#### TASK TO CARRY OUT:
Nothing in the data is to be left out; copy it exactly.
=== DATASET RECORDS ===
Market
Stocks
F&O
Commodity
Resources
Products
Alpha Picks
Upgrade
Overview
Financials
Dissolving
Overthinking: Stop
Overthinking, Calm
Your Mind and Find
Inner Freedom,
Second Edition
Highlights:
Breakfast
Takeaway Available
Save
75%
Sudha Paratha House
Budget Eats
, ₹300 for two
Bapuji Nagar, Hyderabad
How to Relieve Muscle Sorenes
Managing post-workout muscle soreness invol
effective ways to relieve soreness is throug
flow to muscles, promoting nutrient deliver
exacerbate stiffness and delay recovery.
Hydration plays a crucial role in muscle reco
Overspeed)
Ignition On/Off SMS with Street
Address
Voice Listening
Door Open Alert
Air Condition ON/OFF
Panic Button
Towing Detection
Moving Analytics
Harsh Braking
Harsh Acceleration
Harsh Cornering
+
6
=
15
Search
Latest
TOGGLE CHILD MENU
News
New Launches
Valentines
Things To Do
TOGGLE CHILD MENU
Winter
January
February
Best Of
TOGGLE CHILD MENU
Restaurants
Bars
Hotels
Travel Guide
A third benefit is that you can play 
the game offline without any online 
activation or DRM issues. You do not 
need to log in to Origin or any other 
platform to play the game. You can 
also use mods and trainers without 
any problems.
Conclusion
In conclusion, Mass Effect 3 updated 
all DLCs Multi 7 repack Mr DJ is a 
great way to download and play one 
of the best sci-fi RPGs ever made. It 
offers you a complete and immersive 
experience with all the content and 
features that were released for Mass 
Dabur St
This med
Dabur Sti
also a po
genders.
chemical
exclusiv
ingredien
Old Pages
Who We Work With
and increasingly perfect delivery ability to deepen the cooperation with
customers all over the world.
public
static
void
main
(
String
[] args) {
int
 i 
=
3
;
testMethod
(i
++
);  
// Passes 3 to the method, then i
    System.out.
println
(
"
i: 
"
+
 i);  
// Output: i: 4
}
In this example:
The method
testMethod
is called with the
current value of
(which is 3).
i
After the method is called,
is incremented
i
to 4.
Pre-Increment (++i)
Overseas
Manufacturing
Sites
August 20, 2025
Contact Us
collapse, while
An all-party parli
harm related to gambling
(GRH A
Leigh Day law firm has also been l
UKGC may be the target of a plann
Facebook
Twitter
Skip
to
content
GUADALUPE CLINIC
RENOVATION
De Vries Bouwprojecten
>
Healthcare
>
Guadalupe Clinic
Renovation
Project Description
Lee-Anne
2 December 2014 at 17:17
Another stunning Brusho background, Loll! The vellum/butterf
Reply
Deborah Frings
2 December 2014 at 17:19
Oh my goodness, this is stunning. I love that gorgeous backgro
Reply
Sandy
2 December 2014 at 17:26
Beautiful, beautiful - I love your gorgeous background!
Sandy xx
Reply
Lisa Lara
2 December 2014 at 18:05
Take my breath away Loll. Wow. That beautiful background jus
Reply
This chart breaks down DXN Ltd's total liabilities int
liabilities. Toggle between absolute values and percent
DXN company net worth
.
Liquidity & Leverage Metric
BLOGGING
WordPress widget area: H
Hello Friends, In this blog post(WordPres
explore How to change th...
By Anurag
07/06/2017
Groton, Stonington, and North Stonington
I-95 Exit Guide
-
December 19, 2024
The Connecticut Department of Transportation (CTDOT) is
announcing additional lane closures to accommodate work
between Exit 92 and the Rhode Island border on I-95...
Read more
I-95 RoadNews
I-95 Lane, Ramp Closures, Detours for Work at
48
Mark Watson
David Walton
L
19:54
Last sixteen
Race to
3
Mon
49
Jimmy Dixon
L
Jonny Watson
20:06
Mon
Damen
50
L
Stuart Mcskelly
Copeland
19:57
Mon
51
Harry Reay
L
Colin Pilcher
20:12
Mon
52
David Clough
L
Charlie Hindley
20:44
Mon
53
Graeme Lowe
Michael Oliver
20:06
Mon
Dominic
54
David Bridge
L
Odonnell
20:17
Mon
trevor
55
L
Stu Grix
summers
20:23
===
#### RESPONSE TO THIS EXERCISE:
Market
Stocks
F&O
Commodity
Resources
Products
Alpha Picks
Upgrade
Overview
Financials
Dissolving
Overthinking: Stop
Overthinking, Calm
Your Mind and Find
Inner Freedom,
Second Edition
Highlights:
Breakfast
Takeaway Available
Save
75%
Sudha Paratha House
Budget Eats
, ₹300 for two
Bapuji Nagar, Hyderabad
How to Relieve Muscle Sorenes
Managing post-workout muscle soreness invol
effective ways to relieve soreness is throug
flow to muscles, promoting nutrient deliver
exacerbate stiffness and delay recovery.
Hydration plays a crucial role in muscle reco
Overspeed)
Ignition On/Off SMS with Street
Address
Voice Listening
Door Open Alert
Air Condition ON/OFF
Panic Button
Towing Detection
Moving Analytics
Harsh Braking
Harsh Acceleration
Harsh Cornering
+
6
=
15
Search
Latest
TOGGLE CHILD MENU
News
New Launches
Valentines
Things To Do
TOGGLE CHILD MENU
Winter
January
February
Best Of
TOGGLE CHILD MENU
Restaurants
Bars
Hotels
Travel Guide
A third benefit is that you can play 
the game offline without any online 
activation or DRM issues. You do not 
need to log in to Origin or any other 
platform to play the game. You can 
also use mods and trainers without 
any problems.
Conclusion
In conclusion, Mass Effect 3 updated 
all DLCs Multi 7 repack Mr DJ is a 
great way to download and play one 
of the best sci-fi RPGs ever made. It 
offers you a complete and immersive 
experience with all the content and 
features that were released for Mass 
Dabur St
This med
Dabur Sti
also a po
genders.
chemical
exclusiv
ingredien
Old Pages
Who We Work With
and increasingly perfect delivery ability to deepen the cooperation with
customers all over the world.
public
static
void
main
(
String
[] args) {
int
 i 
=
3
;
testMethod
(i
++
);  
// Passes 3 to the method, then i
    System.out.
println
(
"
i: 
"
+
 i);  
// Output: i: 4
}
In this example:
The method
testMethod
is called with the
current value of
(which is 3).
i
After the method is called,
is incremented
i
to 4.
Pre-Increment (++i)
Overseas
Manufacturing
Sites
August 20, 2025
Contact Us
collapse, while
An all-party parli
harm related to gambling
(GRH A
Leigh Day law firm has also been l
UKGC may be the target of a plann
Facebook
Twitter
Skip
to
content
GUADALUPE CLINIC
RENOVATION
De Vries Bouwprojecten
>
Healthcare
>
Guadalupe Clinic
Renovation
Project Description
Lee-Anne
2 December 2014 at 17:17
Another stunning Brusho background, Loll! The vellum/butterf
Reply
Deborah Frings
2 December 2014 at 17:19
Oh my goodness, this is stunning. I love that gorgeous backgro
Reply
Sandy
2 December 2014 at 17:26
Beautiful, beautiful - I love your gorgeous background!
Sandy xx
Reply
Lisa Lara
2 December 2014 at 18:05
Take my breath away Loll. Wow. That beautiful background jus
Reply
This chart breaks down DXN Ltd's total liabilities int
liabilities. Toggle between absolute values and percent
DXN company net worth
.
Liquidity & Leverage Metric
BLOGGING
WordPress widget area: H
Hello Friends, In this blog post(WordPres
explore How to change th...
By Anurag
07/06/2017
Groton, Stonington, and North Stonington
I-95 Exit Guide
-
December 19, 2024
The Connecticut Department of Transportation (CTDOT) is
announcing additional lane closures to accommodate work
between Exit 92 and the Rhode Island border on I-95...
Read more
I-95 RoadNews
I-95 Lane, Ramp Closures, Detours for Work at
48
Mark Watson
David Walton
L
19:54
Last sixteen
Race to
3
Mon
49
Jimmy Dixon
L
Jonny Watson
20:06
Mon
Damen
50
L
Stuart Mcskelly
Copeland
19:57
Mon
51
Harry Reay
L
Colin Pilcher
20:12
Mon
52
David Clough
L
Charlie Hindley
20:44
Mon
53
Graeme Lowe
Michael Oliver
20:06
Mon
Dominic
54
David Bridge
L
Odonnell
20:17
Mon
trevor
55
L
Stu Grix
summers
20:23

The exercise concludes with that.